Researchers at Stanford University's DNA Sequencing Program have already collected samples from the tree for study.

Why redwood albinos exist at all is a mystery. Pittermann suspects the trait occurs as an evolutionary mistake. "Redwoods grow to their huge size because the layer of cells that produces wood, the cambial layer, can divide for hundreds to thousands of years," she explains. (See “The Super Trees.”) "That provides plenty of time for a mutation error like this to occur."

For his part, Moore thinks there may be adaptive value. "Albinos tend to be near redwood transition zones, and every one we study looks to be stressed," he explains. "So one idea is that albinism is an adaptation to cope with stress. We've seen an unusual number of very young albinos coming up, which may be because of the drought that California and the west is experiencing."

Whatever the cause, the existence of albinism in redwoods is "yet another reflection of the redwood's status as a unique species in the plant world," Pittermann wrote in an email urging the city of Cotati to spare the tree. "These trees may hold clues to the longevity of redwoods as well as answers to questions that we don't yet know to ask."

Fortunately, Sonoma Marin Area Rail Transit recently postponed plans to chop down the redwood while options are considered.

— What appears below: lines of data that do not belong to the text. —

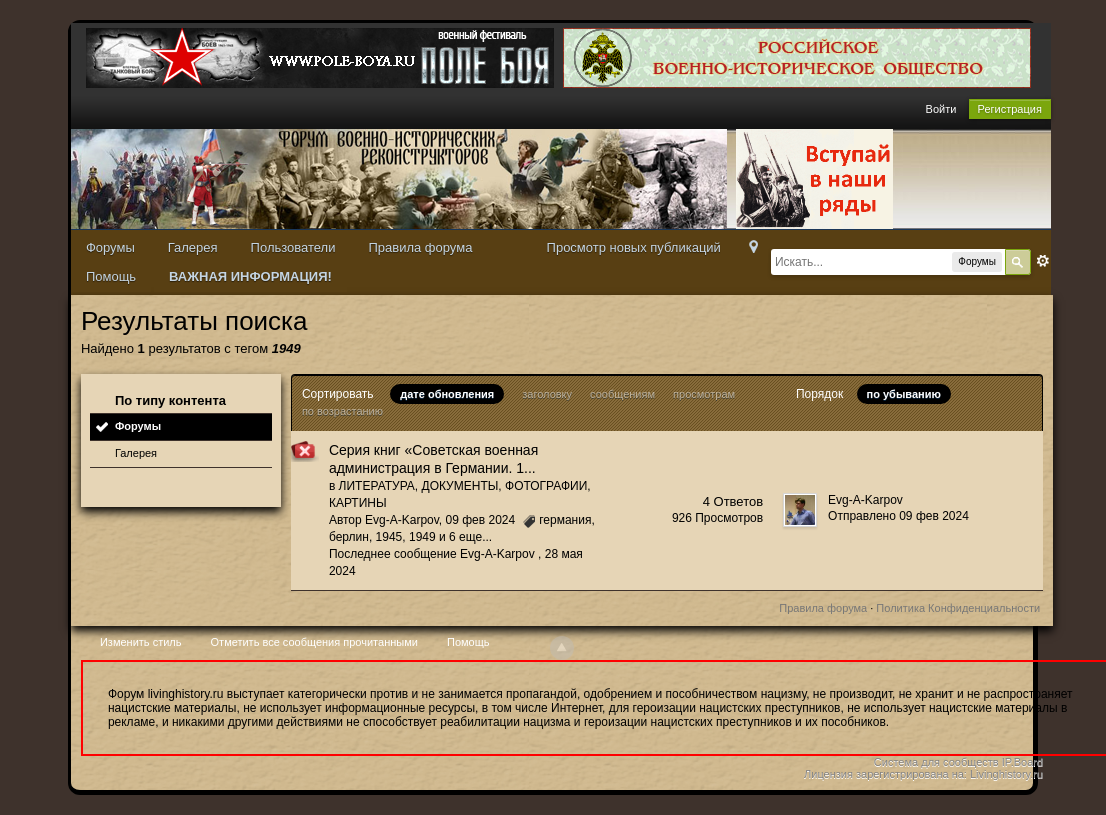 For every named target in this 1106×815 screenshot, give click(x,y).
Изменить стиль (141, 642)
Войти (941, 109)
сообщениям (622, 394)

Although the tree is very healthy, getting cuttings to grow has proved very difficult, says arborist Stapleton. "So right now we're looking into the cost of moving the tree to another location." Large trees can be safely transplanted. But Pittermann worries about moving this particular tree, because the fact that it combines normal and albino needles may make it more fragile than a normal redwood. "During times of environmental stress, like a drought, albino sprouts usually suffer first," she says.

When contacted by phone to talk about the Cotati tree, Pittermann said she hadn't seen the specimen in person. But colleagues had sent her photos by email. When she opened the files, she was speechless for a moment. Then she gushed, "This is incredible. I mean, this is one of a kind. This is the most impressive albino redwood that I have ever seen. It's beautiful. I can't think of a redwood anywhere else in the world that shows this degree of albinism. This tree has to be saved."